Rediscovering Ramanujan

Mathematician Ken Ono on how a chance letter from Ramanujan’s wife changed the way he looked not only at the world of numbers but at life itself.

April 16, 2016 04:20 pm | Updated 04:20 pm IST

My Search for Ramanujan: How I Learned to Count; Ken Ono & Amir D. Aczel, Springer.

My Search for Ramanujan: How I Learned to Count; Ken Ono & Amir D. Aczel, Springer.

In the pursuit of sharply-defined goals, we can at times forget that the journey itself holds riches that, by far, outweigh the goals. Life’s journeys hold all kinds of signs and messages that reveal new destinations that are far more intimately connected with the self than with preset goals. My Search for Ramanujan is the story of one such journey.

The first author of the book, mathematician Ken Ono, is a professor at Emory University. Born to Sachiko and Takashi Ono, who was himself a leading mathematician, Ono’s future in mathematics appeared set. However (and that’s what this book is about), his life was far from being smooth or dictated by logic. Ono had to undertake his own version of a hero’s journey before coming in contact with a mathematics he could call his own; before, in fact, being able to embrace with love his “tiger parents”.

Ono was, even as a child, groomed to become a first-class mathematician, and the demands played havoc with his self-esteem. Being a prodigiously talented teenager did not help either. Violin lessons and mathematics were the two activities he was encouraged to focus upon. And focus he did, at great expense to his self-worth and motivation. As it happened, when the pressure rose to an intolerable degree, he decided to quit music lessons and school.

The day he decided to quit and break the news to his father, a letter arrived from Janaki Ammal, widow of renowned mathematician Srinivasa Ramanujan. In the letter, Janaki thanked Ono’s father for making a contribution towards building a small statue of Ramanujan.

Ono harboured no real hope of his father permitting him to leave school. Strangely, perhaps triggered by Janaki’s letter, his father — with his thoughts now dwelling on how Ramanujan’s life was tragically cut short by neglect, malnutrition and tuberculosis —half-heartedly accepted Ono’s idea of taking a break and going bike tour.

Ono undertook his journey around the world, where he ultimately found mentors, mathematics and freedom from the voices of disapproval he had internalised. His journey took him full circle, and he finally returned home to make peace with his parents.

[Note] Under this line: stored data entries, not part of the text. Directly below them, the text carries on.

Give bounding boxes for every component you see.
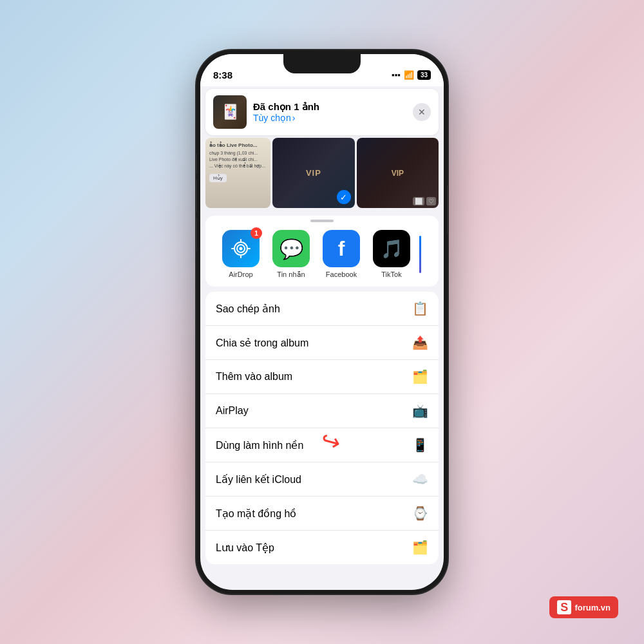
share-album-icon: 📤 (412, 335, 428, 350)
action-wallpaper[interactable]: Dùng làm hình nền ↩ 📱 (205, 428, 439, 462)
tiktok-label: TikTok (381, 270, 401, 278)
app-item-messages[interactable]: 💬 Tin nhắn (266, 230, 316, 279)
photo-strip: ảo tảo Live Photo... chụp 3 tháng (1,03 … (200, 138, 444, 212)
svg-point-2 (240, 247, 243, 251)
copy-photo-icon: 📋 (412, 301, 428, 316)
scroll-indicator (417, 230, 421, 279)
action-list: Sao chép ảnh 📋 Chia sẻ trong album 📤 Thê… (205, 292, 439, 564)
watch-face-label: Tạo mặt đồng hồ (216, 507, 296, 520)
notch (283, 54, 361, 73)
photo-item-2[interactable]: VIP ✓ (272, 138, 354, 208)
icloud-link-icon: ☁️ (412, 471, 428, 487)
action-copy-photo[interactable]: Sao chép ảnh 📋 (205, 292, 439, 326)
status-time: 8:38 (213, 70, 232, 80)
status-bar: 8:38 ▪▪▪ 📶 33 (200, 54, 444, 86)
wallpaper-label: Dùng làm hình nền (216, 439, 303, 451)
photo-checkmark: ✓ (337, 190, 351, 204)
selected-count-label: Đã chọn 1 ảnh (253, 101, 406, 113)
mute-button[interactable] (196, 153, 197, 174)
volume-down-button[interactable] (196, 218, 197, 251)
app-item-airdrop[interactable]: 1 AirDrop (216, 230, 266, 279)
photo-item-1[interactable]: ảo tảo Live Photo... chụp 3 tháng (1,03 … (205, 138, 270, 208)
action-airplay[interactable]: AirPlay 📺 (205, 394, 439, 428)
close-button[interactable]: ✕ (413, 103, 431, 121)
save-files-label: Lưu vào Tệp (216, 542, 274, 554)
phone-frame: 8:38 ▪▪▪ 📶 33 🃏 Đã chọn 1 ảnh Tùy chọn › (196, 50, 448, 594)
arrow-annotation: ↩ (318, 426, 344, 457)
facebook-label: Facebook (326, 270, 357, 278)
action-save-files[interactable]: Lưu vào Tệp 🗂️ (205, 531, 439, 564)
customize-button[interactable]: Tùy chọn › (253, 113, 295, 123)
photo-item-3[interactable]: VIP ⬜ ♡ (357, 138, 439, 208)
selection-info: Đã chọn 1 ảnh Tùy chọn › (253, 101, 406, 123)
app-item-tiktok[interactable]: 🎵 TikTok (366, 230, 417, 279)
forum-label: forum.vn (574, 603, 611, 612)
airplay-label: AirPlay (216, 405, 249, 417)
battery-icon: 33 (417, 70, 431, 80)
thumbnail: 🃏 (213, 95, 247, 129)
main-content: 8:38 ▪▪▪ 📶 33 🃏 Đã chọn 1 ảnh Tùy chọn › (200, 54, 444, 590)
wifi-icon: 📶 (404, 70, 414, 80)
add-album-label: Thêm vào album (216, 371, 292, 383)
status-icons: ▪▪▪ 📶 33 (392, 70, 431, 80)
forum-badge: S forum.vn (549, 596, 618, 618)
volume-up-button[interactable] (196, 179, 197, 213)
action-share-album[interactable]: Chia sẻ trong album 📤 (205, 326, 439, 360)
app-item-facebook[interactable]: f Facebook (316, 230, 366, 279)
airplay-icon: 📺 (412, 403, 428, 419)
signal-icon: ▪▪▪ (392, 70, 401, 80)
add-album-icon: 🗂️ (412, 369, 428, 384)
watch-face-icon: ⌚ (412, 506, 428, 521)
app-row: 1 AirDrop 💬 Tin nhắn f Facebook (205, 226, 439, 287)
icloud-link-label: Lấy liên kết iCloud (216, 473, 301, 486)
power-button[interactable] (447, 185, 448, 234)
action-watch-face[interactable]: Tạo mặt đồng hồ ⌚ (205, 497, 439, 531)
wallpaper-icon: 📱 (412, 437, 428, 453)
tiktok-app-icon: 🎵 (373, 230, 410, 267)
messages-label: Tin nhắn (277, 270, 305, 279)
airdrop-label: AirDrop (229, 270, 252, 278)
phone-screen: 8:38 ▪▪▪ 📶 33 🃏 Đã chọn 1 ảnh Tùy chọn › (200, 54, 444, 590)
facebook-app-icon: f (323, 230, 360, 267)
forum-s-icon: S (557, 600, 571, 614)
copy-photo-label: Sao chép ảnh (216, 303, 280, 315)
share-sheet-handle (205, 216, 439, 226)
action-icloud-link[interactable]: Lấy liên kết iCloud ☁️ (205, 462, 439, 497)
save-files-icon: 🗂️ (412, 540, 428, 555)
drag-handle (310, 220, 334, 222)
action-add-album[interactable]: Thêm vào album 🗂️ (205, 360, 439, 394)
share-album-label: Chia sẻ trong album (216, 337, 308, 349)
messages-app-icon: 💬 (272, 230, 310, 267)
airdrop-badge: 1 (251, 227, 262, 239)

Despite being brought up to deny anything irrational, he even went on a ‘pilgrimage’ to Kumbakonam, Ramanujan’s birthplace, where more signs and treasures awaited him.

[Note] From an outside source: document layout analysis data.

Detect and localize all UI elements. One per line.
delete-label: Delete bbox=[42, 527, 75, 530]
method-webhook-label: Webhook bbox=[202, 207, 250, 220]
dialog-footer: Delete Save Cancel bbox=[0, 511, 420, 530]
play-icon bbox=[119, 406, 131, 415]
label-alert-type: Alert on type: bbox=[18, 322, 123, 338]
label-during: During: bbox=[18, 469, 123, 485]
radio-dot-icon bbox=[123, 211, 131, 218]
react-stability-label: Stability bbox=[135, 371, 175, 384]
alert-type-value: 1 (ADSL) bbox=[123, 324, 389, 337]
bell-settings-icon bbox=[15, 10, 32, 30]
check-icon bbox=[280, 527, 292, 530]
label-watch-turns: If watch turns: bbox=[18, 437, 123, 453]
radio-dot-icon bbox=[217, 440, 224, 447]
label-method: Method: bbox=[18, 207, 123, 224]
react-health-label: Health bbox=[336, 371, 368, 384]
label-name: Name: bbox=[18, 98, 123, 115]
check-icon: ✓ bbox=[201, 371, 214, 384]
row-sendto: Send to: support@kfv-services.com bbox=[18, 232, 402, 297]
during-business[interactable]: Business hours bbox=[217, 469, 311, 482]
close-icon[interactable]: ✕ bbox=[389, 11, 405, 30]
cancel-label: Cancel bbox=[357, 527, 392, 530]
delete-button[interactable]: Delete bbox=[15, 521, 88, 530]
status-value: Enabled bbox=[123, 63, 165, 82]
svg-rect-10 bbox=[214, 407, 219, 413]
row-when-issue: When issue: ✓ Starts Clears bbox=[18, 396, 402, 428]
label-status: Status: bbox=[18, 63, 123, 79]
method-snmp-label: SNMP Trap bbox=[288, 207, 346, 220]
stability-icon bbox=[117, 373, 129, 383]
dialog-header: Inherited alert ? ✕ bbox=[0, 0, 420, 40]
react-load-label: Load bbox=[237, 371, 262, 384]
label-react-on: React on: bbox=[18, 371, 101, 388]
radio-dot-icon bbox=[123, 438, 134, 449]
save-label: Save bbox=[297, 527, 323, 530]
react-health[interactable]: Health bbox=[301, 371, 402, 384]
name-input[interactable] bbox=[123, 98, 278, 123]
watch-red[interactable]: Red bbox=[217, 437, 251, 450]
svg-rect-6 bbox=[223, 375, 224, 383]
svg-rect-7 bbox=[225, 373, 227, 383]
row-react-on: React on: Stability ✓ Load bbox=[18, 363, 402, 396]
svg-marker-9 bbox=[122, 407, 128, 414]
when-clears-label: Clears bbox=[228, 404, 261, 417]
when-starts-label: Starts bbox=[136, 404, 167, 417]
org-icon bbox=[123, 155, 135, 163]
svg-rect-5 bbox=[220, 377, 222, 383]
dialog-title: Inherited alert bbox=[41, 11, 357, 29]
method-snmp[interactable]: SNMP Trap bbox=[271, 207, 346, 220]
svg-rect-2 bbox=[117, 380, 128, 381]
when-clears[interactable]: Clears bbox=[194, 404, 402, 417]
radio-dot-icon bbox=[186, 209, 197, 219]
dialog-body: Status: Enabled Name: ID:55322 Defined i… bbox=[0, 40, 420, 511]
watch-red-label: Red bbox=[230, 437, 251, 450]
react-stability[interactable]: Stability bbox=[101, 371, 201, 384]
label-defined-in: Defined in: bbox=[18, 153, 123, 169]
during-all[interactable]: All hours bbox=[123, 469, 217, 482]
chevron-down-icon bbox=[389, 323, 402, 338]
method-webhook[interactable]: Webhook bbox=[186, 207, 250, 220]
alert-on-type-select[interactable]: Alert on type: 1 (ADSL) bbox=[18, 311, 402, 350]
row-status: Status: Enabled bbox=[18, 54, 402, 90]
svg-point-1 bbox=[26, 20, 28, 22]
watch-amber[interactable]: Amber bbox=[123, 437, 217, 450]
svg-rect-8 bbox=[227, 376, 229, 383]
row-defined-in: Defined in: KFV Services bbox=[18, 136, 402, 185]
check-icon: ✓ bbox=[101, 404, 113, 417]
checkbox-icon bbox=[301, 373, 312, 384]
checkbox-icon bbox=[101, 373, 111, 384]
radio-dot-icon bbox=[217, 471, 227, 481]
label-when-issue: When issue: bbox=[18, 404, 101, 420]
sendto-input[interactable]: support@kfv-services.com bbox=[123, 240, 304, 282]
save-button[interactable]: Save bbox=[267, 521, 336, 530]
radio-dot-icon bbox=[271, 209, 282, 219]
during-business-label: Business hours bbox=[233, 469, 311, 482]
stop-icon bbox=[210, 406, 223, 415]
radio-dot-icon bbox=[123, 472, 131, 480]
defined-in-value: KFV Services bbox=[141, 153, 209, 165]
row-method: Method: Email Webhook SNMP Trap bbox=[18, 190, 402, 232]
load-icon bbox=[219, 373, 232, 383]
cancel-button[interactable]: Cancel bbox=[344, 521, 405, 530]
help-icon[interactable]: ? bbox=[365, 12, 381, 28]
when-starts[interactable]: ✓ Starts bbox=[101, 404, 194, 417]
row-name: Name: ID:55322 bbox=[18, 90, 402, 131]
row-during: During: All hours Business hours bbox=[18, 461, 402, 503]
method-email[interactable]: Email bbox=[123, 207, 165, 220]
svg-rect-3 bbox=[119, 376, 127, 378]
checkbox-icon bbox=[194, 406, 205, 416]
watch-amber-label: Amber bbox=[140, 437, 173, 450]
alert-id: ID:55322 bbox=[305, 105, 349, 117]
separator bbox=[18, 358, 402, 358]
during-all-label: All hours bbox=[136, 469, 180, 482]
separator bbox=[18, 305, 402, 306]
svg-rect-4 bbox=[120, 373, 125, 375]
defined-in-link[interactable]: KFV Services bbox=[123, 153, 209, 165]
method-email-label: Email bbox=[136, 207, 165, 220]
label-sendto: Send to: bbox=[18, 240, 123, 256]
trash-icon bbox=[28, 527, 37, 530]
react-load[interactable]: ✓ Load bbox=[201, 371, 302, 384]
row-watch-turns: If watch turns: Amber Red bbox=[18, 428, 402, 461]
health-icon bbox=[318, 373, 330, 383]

The journey is, at one level, literally that, as Ono moved from place to place, institute to institute, learning, teaching, failing, recovering and, most importantly, discovering the mathematics of Ramanujan.

There are many other threads to Ono’s complex story — an Asian-American teenager growing up at the interface of incompatible cultures and breaking free; an arc of recovery of an individual suffering from low self-esteem and lack of motivation; a young, bright mathematician moving from bookish knowledge to an appreciation of what is divine about math.

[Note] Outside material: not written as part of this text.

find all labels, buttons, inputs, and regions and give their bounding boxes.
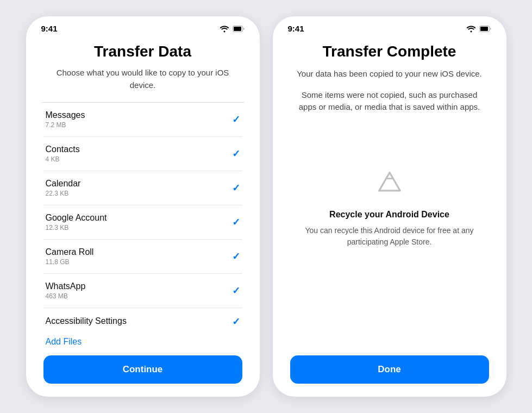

The long sections devoted to describing his life story apart, Ramanujan makes his presence felt in other ways too. Beckoning from his world of numbers, Ramanujan slowly reveals the secrets of his mathematics to Ono. Subtly, the reader is drawn to understand the difference between problem-solving and theory-building in mathematics, and how Ramanujan fits into neither category, but is an anticipator of mathematics.

In his short lifetime and brief stint at Trinity College, Ramanujan spewed out ideas and theorems on number theory at a furious rate. Ramanujan was a supernova among mathematicians, throwing out multiple ideas, which no one recognised then and few do now.

Guided by this presence, and nurtured by mathematicians such as Basil Gordon and Paul Sally, to whom this book is dedicated, Ono chooses to work on the underlying theories in the apparently disconnected statements made by Ramanujan, and not just work on his ideas. Ramanujan used to jot down his ideas methodically in notebooks, in green ink. One of these, called the ‘lost notebook’, was discovered in the Trinity College library by mathematician George Andrews in 1976, and later published as a book. Ono made a discovery about elliptic curves recently that was prompted by Ramanujan’s comments in his notebooks.

Ono and his co-author Amir D. Aczel have woven real-life incidents into a story that is engaging while prodding the reader to explore the world. The book will make a great turning point not only for young and aspiring mathematicians but also for others who have a voice in their heads telling them they are on the wrong road.